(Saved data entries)
# # # # # # #
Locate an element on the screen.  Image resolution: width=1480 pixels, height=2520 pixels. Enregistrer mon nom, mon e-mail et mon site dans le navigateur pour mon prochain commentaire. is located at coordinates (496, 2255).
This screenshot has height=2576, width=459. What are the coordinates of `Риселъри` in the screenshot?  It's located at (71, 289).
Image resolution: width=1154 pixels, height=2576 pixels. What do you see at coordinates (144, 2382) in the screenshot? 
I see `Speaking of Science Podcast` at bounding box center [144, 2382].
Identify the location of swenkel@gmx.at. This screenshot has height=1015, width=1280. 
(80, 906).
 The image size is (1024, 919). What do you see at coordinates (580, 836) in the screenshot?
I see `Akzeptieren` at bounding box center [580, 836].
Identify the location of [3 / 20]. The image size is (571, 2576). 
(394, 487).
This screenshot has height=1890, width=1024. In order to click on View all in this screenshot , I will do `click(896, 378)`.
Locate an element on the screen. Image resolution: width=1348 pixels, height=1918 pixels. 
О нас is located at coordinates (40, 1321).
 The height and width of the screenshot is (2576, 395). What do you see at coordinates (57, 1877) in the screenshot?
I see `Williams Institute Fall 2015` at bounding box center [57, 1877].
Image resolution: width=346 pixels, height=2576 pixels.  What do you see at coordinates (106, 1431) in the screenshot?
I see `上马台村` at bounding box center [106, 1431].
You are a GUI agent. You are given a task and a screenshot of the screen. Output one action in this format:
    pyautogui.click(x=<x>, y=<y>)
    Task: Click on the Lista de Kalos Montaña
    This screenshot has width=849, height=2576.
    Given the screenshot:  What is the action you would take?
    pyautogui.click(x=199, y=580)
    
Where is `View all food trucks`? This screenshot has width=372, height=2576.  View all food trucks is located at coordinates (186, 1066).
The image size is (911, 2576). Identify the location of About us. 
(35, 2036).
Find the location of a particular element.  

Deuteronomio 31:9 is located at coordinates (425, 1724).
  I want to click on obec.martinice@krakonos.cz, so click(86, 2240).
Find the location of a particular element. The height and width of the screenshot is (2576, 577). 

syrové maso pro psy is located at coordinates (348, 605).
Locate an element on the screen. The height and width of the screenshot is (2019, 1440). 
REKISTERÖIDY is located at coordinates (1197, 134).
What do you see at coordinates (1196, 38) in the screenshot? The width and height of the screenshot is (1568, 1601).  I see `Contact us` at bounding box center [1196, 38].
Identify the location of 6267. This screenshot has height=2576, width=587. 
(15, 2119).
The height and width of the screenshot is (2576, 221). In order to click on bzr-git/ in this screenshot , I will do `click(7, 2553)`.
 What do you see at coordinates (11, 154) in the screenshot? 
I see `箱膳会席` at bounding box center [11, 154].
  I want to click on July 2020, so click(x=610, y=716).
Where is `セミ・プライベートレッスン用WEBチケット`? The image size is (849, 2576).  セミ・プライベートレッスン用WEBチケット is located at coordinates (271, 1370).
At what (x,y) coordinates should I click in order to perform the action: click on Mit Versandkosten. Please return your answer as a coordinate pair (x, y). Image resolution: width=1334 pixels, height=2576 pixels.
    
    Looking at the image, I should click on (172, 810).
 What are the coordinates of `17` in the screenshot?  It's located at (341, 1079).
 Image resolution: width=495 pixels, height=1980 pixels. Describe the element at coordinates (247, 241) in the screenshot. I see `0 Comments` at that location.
# # # # # # #
[Problem statement]: The data above should be reproduced in full and exactly.

[Answer for this exercise]:
Locate an element on the screen.  Image resolution: width=1480 pixels, height=2520 pixels. Enregistrer mon nom, mon e-mail et mon site dans le navigateur pour mon prochain commentaire. is located at coordinates (496, 2255).
This screenshot has height=2576, width=459. What are the coordinates of `Риселъри` in the screenshot?  It's located at (71, 289).
Image resolution: width=1154 pixels, height=2576 pixels. What do you see at coordinates (144, 2382) in the screenshot? 
I see `Speaking of Science Podcast` at bounding box center [144, 2382].
Identify the location of swenkel@gmx.at. This screenshot has height=1015, width=1280. 
(80, 906).
 The image size is (1024, 919). What do you see at coordinates (580, 836) in the screenshot?
I see `Akzeptieren` at bounding box center [580, 836].
Identify the location of [3 / 20]. The image size is (571, 2576). 
(394, 487).
This screenshot has height=1890, width=1024. In order to click on View all in this screenshot , I will do `click(896, 378)`.
Locate an element on the screen. Image resolution: width=1348 pixels, height=1918 pixels. 
О нас is located at coordinates (40, 1321).
 The height and width of the screenshot is (2576, 395). What do you see at coordinates (57, 1877) in the screenshot?
I see `Williams Institute Fall 2015` at bounding box center [57, 1877].
Image resolution: width=346 pixels, height=2576 pixels.  What do you see at coordinates (106, 1431) in the screenshot?
I see `上马台村` at bounding box center [106, 1431].
You are a GUI agent. You are given a task and a screenshot of the screen. Output one action in this format:
    pyautogui.click(x=<x>, y=<y>)
    Task: Click on the Lista de Kalos Montaña
    This screenshot has width=849, height=2576.
    Given the screenshot:  What is the action you would take?
    pyautogui.click(x=199, y=580)
    
Where is `View all food trucks`? This screenshot has width=372, height=2576.  View all food trucks is located at coordinates (186, 1066).
The image size is (911, 2576). Identify the location of About us. 
(35, 2036).
Find the location of a particular element.  

Deuteronomio 31:9 is located at coordinates (425, 1724).
  I want to click on obec.martinice@krakonos.cz, so click(86, 2240).
Find the location of a particular element. The height and width of the screenshot is (2576, 577). 

syrové maso pro psy is located at coordinates (348, 605).
Locate an element on the screen. The height and width of the screenshot is (2019, 1440). 
REKISTERÖIDY is located at coordinates (1197, 134).
What do you see at coordinates (1196, 38) in the screenshot? The width and height of the screenshot is (1568, 1601).  I see `Contact us` at bounding box center [1196, 38].
Identify the location of 6267. This screenshot has height=2576, width=587. 
(15, 2119).
The height and width of the screenshot is (2576, 221). In order to click on bzr-git/ in this screenshot , I will do `click(7, 2553)`.
 What do you see at coordinates (11, 154) in the screenshot? 
I see `箱膳会席` at bounding box center [11, 154].
  I want to click on July 2020, so click(x=610, y=716).
Where is `セミ・プライベートレッスン用WEBチケット`? The image size is (849, 2576).  セミ・プライベートレッスン用WEBチケット is located at coordinates (271, 1370).
At what (x,y) coordinates should I click in order to perform the action: click on Mit Versandkosten. Please return your answer as a coordinate pair (x, y). Image resolution: width=1334 pixels, height=2576 pixels.
    
    Looking at the image, I should click on (172, 810).
 What are the coordinates of `17` in the screenshot?  It's located at (341, 1079).
 Image resolution: width=495 pixels, height=1980 pixels. Describe the element at coordinates (247, 241) in the screenshot. I see `0 Comments` at that location.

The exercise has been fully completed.